Estudiantes canta por Gimnasia. En las tribunas del Estadio Uno cuelgan banderas en las que se leen frases como: “Fue represión” o “Justicia por Lolo”. El minuto de silencio, por lo general tapado por canciones y bombos, aturde. No es solo en la cancha de Estudiantes. Todas las tribunas están de acuerdo. Quizás hiciera falta que esa comunión se diera en un mismo espacio físico. Hinchas de diferentes equipos, todos y todas con sus camisetas, cantando a la vez: “El que no salta es un botón”.

La primera gran tragedia en un estadio de fútbol a manos de la policía ocurrió en 1968. 71 muertos. Más de cien heridos. Miles de personas buscando familiares. Otras miles deambulando por comisarías y hospitales esperando no encontrar la cara buscada. De la Puerta 12 solo hay certezas numéricas. Las teorías, en cambio, son muchas. Se dice que no corrieron los molinetes, que la puerta estaba cerrada, que la gente salió toda junta y al mismo tiempo, que la policía empezó a reprimir en la tribuna cuando cantaban la marcha peronista.
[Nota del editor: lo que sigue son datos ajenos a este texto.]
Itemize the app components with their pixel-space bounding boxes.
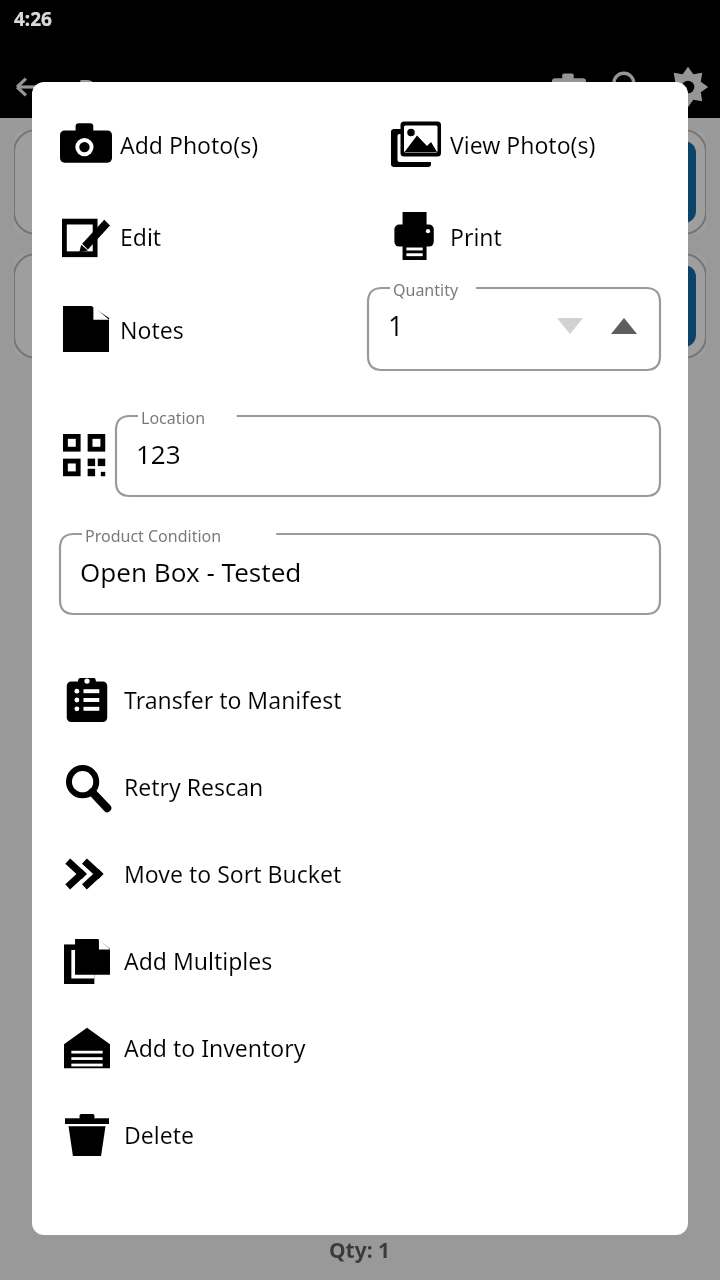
button[interactable]: Settings [656,56,720,118]
staticText: 123 [136,436,181,471]
staticText: View Photo(s) [450,129,596,160]
button[interactable]: Move to Sort Bucket [32,830,688,917]
button[interactable]: Print [360,198,688,274]
button[interactable]: Scan location [60,431,110,481]
button[interactable]: Edit [32,198,360,274]
button[interactable]: Camera [540,58,598,116]
staticText: Notes [120,314,184,345]
staticText: Location [141,407,206,429]
button[interactable]: Add Multiples [32,917,688,1004]
button[interactable]: View Photo(s) [360,106,688,182]
staticText: Move to Sort Bucket [124,858,342,889]
staticText: Delete [124,1119,194,1150]
button[interactable]: Search [598,58,656,116]
button[interactable]: Retry Rescan [32,743,688,830]
staticText: 1 [388,307,404,344]
button[interactable]: Increase quantity [602,304,646,348]
button[interactable]: Location [116,416,660,496]
staticText: Quantity [393,279,459,301]
staticText: Transfer to Manifest [124,684,342,715]
staticText: Open Box - Tested [80,554,302,589]
button[interactable]: Decrease quantity [548,304,592,348]
button[interactable] [14,254,706,358]
staticText: Qty: 1 [329,1236,391,1265]
button[interactable]: Notes [32,291,360,367]
button[interactable]: Add to Inventory [32,1004,688,1091]
staticText: 4:26 [14,6,52,32]
staticText: Print [450,221,502,252]
button[interactable]: Quantity [368,288,660,370]
button[interactable]: Product Condition [60,534,660,614]
staticText: Add Photo(s) [120,129,259,160]
button[interactable] [14,130,706,234]
staticText: Add Multiples [124,945,273,976]
button[interactable]: Back [0,59,56,115]
staticText: Retry Rescan [124,771,264,802]
staticText: Edit [120,221,162,252]
staticText: Product Condition [85,525,222,547]
button[interactable]: Delete [32,1091,688,1178]
staticText: Add to Inventory [124,1032,306,1063]
staticText: Demo [78,70,152,105]
button[interactable]: Transfer to Manifest [32,656,688,743]
button[interactable]: Add Photo(s) [32,106,360,182]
Los medios de la época repetían la visión oficial.  No hay imágenes. No hay videos. Solo los recuerdos de los sobrevivientes que en muchos casos son contradictorios.

De lo sucedido en la cancha de Gimnasia el jueves seis de octubre, en cambio, sobran pruebas: la policía reprimió sin sentido. Donde no hay certezas es en el por qué. Y no tiene que haberlas, la represión no suele tener lógica. No funciona en base a la acción y la reacción, ese es el relato que suelen construir luego los medios de comunicación. En este caso, las imágenes fueron tan contundentes que no hubo margen para desviar el foco. Fue represión.

Matías Pellicioni, estaba trabajando para TyC Sports en El Bosque. Escapó de los gases y las balas como la mayoría de los y las hinchas. Llevaron, junto a un compañero, a personas heridas al hospital. El humo, el caos y las puertas cerradas le dispararon un recuerdo: la noche del 30 de diciembre de 2004. Cromañón. Pellicioni, uno de los sobrevivientes de aquel recital en Once, fue uno de los periodistas que se encargó de contar lo que en verdad había sucedido en la cancha de Gimnasia.

Si lo ocurrido en el Estadio Juan Carmelo Zerillo no terminó como Cromañón o la Puerta 12, es gracias a una casualidad edilicia. La entrada a la cancha se da al aire libre y a la altura del suelo. La gente podía ver a quienes tenía a su alrededor y no atropellarse por salir. Eso y el comportamiento de los hinchas, tantas veces criticado en los medios de comunicación, generó que la tragedia no fuera aun peor.

Los videos de los teléfonos celulares y de las cámaras de televisión obligaron a que el relato mediático apunte a los verdaderos responsables: la policía y las autoridades políticas. Con la Puerta 12, en cambio, la verdad solo se cantaba en la tribuna. En el primer superclásico después la tragedia, las hinchadas de Boca y River se unieron en un mismo canto: “No había puerta no había molinete / era la cana que pegaba con machete”.

El tiempo pasa. Los operativos policiales crecen. Y la policía sigue pegando con impunidad.